Quella postura silenziosa e inquieta comunicava ansia e paura di spezzare il filo sottile che ci univa.
A quell’ora un po’ di luce già s’insinuava fra le tende leggere, ma il pesante silenzio che s’intuiva fuori, faceva pensare ancora alla notte.
L’ho guardata facendo finta di dormire, è stata ferma così per lungo tempo, poi appoggiando le mani al bordo del letto s’è alzata.
Il suo corpo bianco lo conoscevo bene, un tempo florido e possente, quando ci spogliavamo insieme all’inizio dei sogni. Lo volevo ancora senza dirlo più. Lei non vuole parole e gesti gentili. Una nebbia piena di incubi l’avvolge.
Lo specchio dell’armadio ha riflesso la sua magrezza e l’impalpabile estraneità che appartiene alla sua figura bellissima e con un solo capezzolo. Il suo capezzolo scuro e acerbo, pur nel trascorrere degli anni mi intenerisce come tutto di lei.
E’ andata in bagno e ha fatto rumore. Ha sbattuto lo sportellino dell’armadietto, ha lasciato scorrere l’acqua della vasca con gran fragore, ha tirato lo sciacquone tre volte. Non l’ho chiamata. Lei sa che la lascio andare. So, dove va ogni volta. Prende la linea blu che passa qui sotto di primo mattino, la fermata è di fianco alla lavanderia che è sotto il portico, a quell’ora poche persone immusonite costrette ad alzarsi presto.

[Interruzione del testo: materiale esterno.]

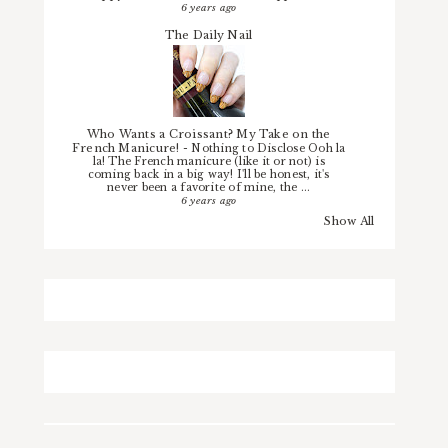
6 years ago
The Daily Nail
Who Wants a Croissant? My Take on the
French Manicure!
-
Nothing to Disclose Ooh la
la! The French manicure (like it or not) is
coming back in a big way! I'll be honest, it's
never been a favorite of mine, the ...
6 years ago
Show All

Scende al capolinea vicino alla Fabbrica di dolciumi. Il viale alberato è pieno di gente che fa il primo turno. C’è sempre qualcuno che la saluta perché è bella e indossa spesso quella blusa di voile trasparente.

Sulla poltroncina, già dalla sera prima, aveva adagiato la camicia e i pantaloni.
L’ho guardata camminare verso la porta della camera per uscire dalla stanza eandare incontro a magie consolanti, verso gesti amari e forti che le regalano energia e illusioni.
Ha attraversato quello spazio con la schiena dritta e un andamento testardo, ondeggiava i capelli con fierezza infantile.
L’ho guardata aprire quella porta e l’ho lasciata andare.
L’ho guardata per imparare come si fa.